“We’ve had a lot of people ask us, ‘How do you guys do it?’” says Amirah, 63, of her twenty-four year relationship with wife Darlene, 48.
“It’s real simple,” says Darlene, chiming in with a timing they’ve perfected over decades. “I like her. I mean I like the person that she is. She’s a phenomenal woman, and I knew that from day one, and I’m blessed and thankful for every second that I’ve had with her.” Amriah, suppresses a smile, looks her right in the eye, and firmly declares that Darlene is telling a bald-faced lie, thus launching the two into a joyous debate on the early days of their relationship that has been happening over and over again since they met over a quarter century ago.
In their time together, Amirah and Darlene have been many things to one another: verbal sparring partners, caretakers, friends, lovers, confidants, and wives. They’ve raised two children, had three commitment ceremonies, weathered a string of increasingly difficult health challenges, and enjoyed countless meals together, some of which they talk about to this very day. In fact, Darlene has such a love of Amirah’s food, she once, unbeknownst to her wife, went so far as to dress as a vagrant, paper bagged whiskey bottle and all, to crash a men’s shelter where Amirah was preparing a catfish fry just for a taste of the forbidden morsels.
These days, the two live in a small apartment on the Northwest side of Chicago while Amirah attends seminary and Darlene spends her days caring for their first grandchild and looking after Amirah’s health needs. They’ve had many struggles over the years, but the ease of their smiles, the quickness of their banter, and the effortless comfort they take in one another’s presence, despite anything that may come their way, confirms the strength of their love to anyone who meets them.
The Tale of the Lost Vegetarian Platter
In May of 1948, Amirah was born in Jackson, Mississippi to the first African American accountant for Helena Rubenstein, and a hard-working Caucasian mother. After a move to Chicago and a divorce, Amirah’s mother used her beauty and wisdom to survive as a single mother of interracial children in the 1950s. The family had very little money, but, as Amirah recalls, there was plenty of love. One of the many ways Amirah’s mother earned a living was by running a restaurant, employing her extensive talents in the kitchen and no-nonsense attitude, just two of the many traits she passed on to her daughter.
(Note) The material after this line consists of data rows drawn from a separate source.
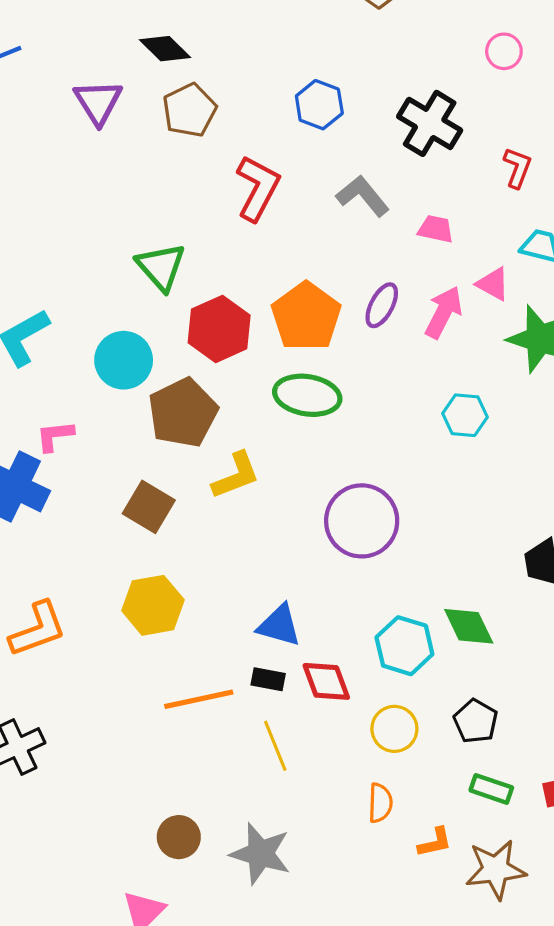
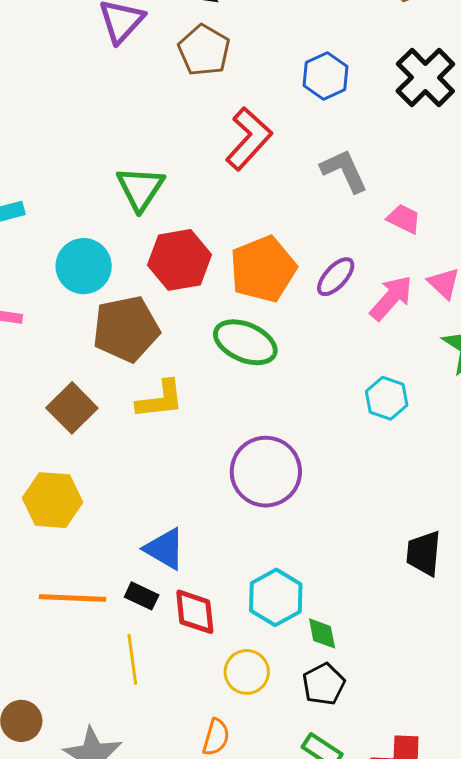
brown pentagon: (189, 110) -> (204, 50), turned -30
black cross: (430, 123) -> (425, 77), moved
green diamond: (469, 626) -> (322, 633), moved, size x0.7

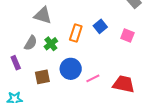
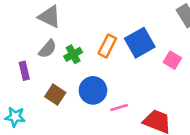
gray triangle: (43, 15) -> (49, 17), moved
blue square: (100, 26) -> (140, 43), size x1.6
brown square: (42, 77) -> (55, 95), turned 35

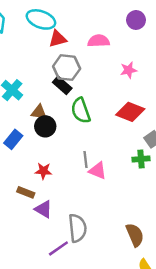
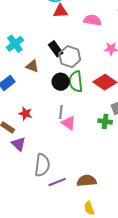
gray hexagon: (67, 68) -> (70, 57), moved
green semicircle: (81, 111) -> (76, 82), moved
black circle: (45, 126) -> (61, 82), moved
brown semicircle: (135, 235) -> (87, 181), turned -84
purple line: (58, 248) -> (57, 182), moved

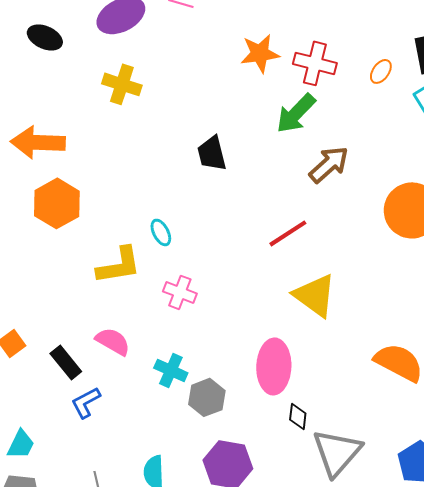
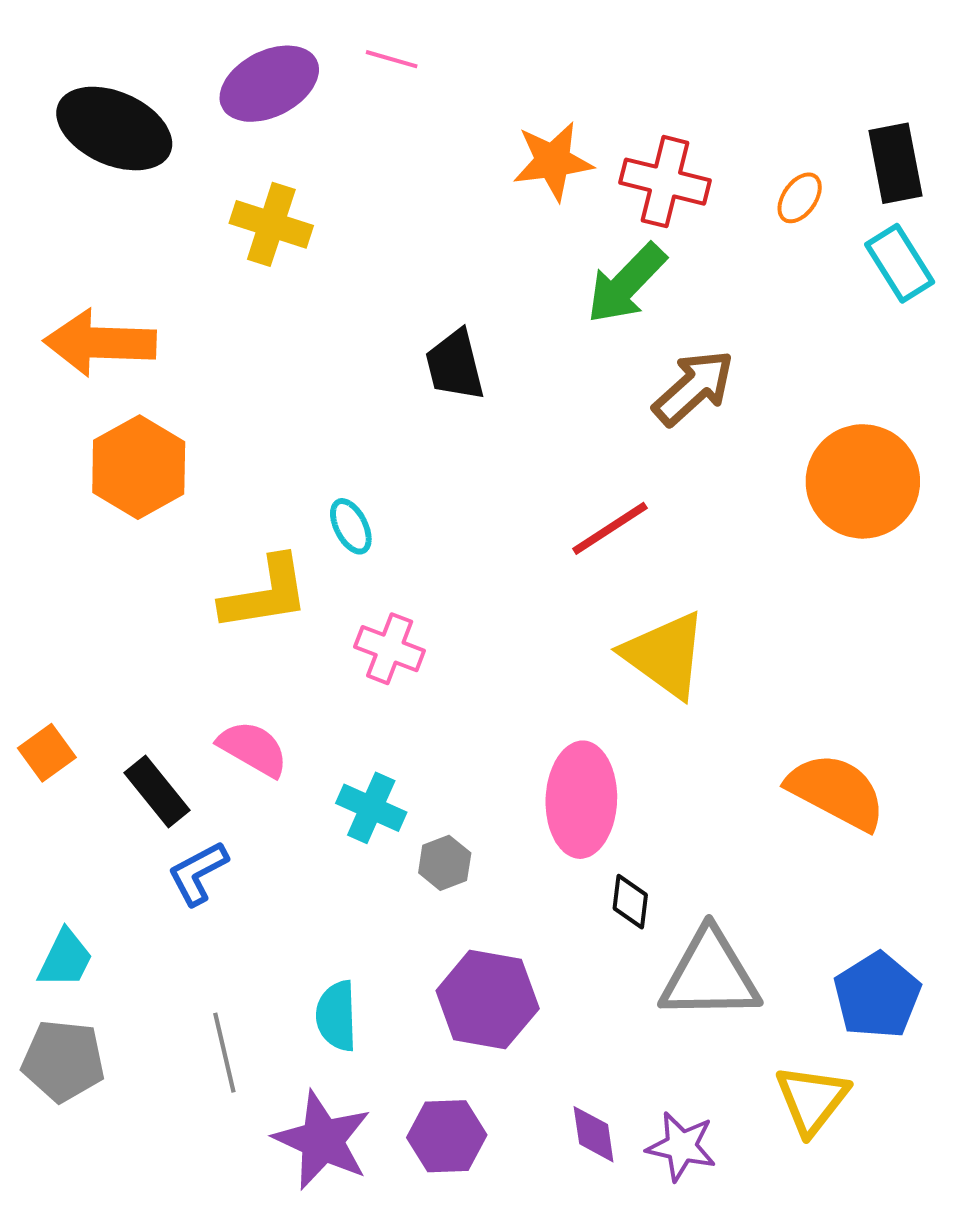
black ellipse: (45, 37) -> (114, 129), size x1.6
gray hexagon: (207, 397) -> (445, 863), size x0.7
gray triangle: (337, 452) -> (710, 975), turned 48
Amirah realized that she was lesbian early in life, having had experiences with girls and women throughout childhood. Her mother also seemed quite aware of her daughter’s differences, and strongly encouraged her to find a boyfriend in order to survive. To say that there was no social acceptance of LGBT folks in those days would be an understatement. Bull dags, as lesbians were called then, had no place in society, but that didn’t stop Amriah. When she declared her attraction to women to her mother, her mother threw her out of the house, sending Amirah into a string of unsuccessful and sometimes abusive relationships with both women and men. After leaving a particularly rough relationship with a woman, Amirah was approached by a young man named Howard, an artist, who began to woo her. He understood her unique situation, and having had it with constantly fighting for her difference, decided to marry him. Together they had two children and lived together for many years, even after separating.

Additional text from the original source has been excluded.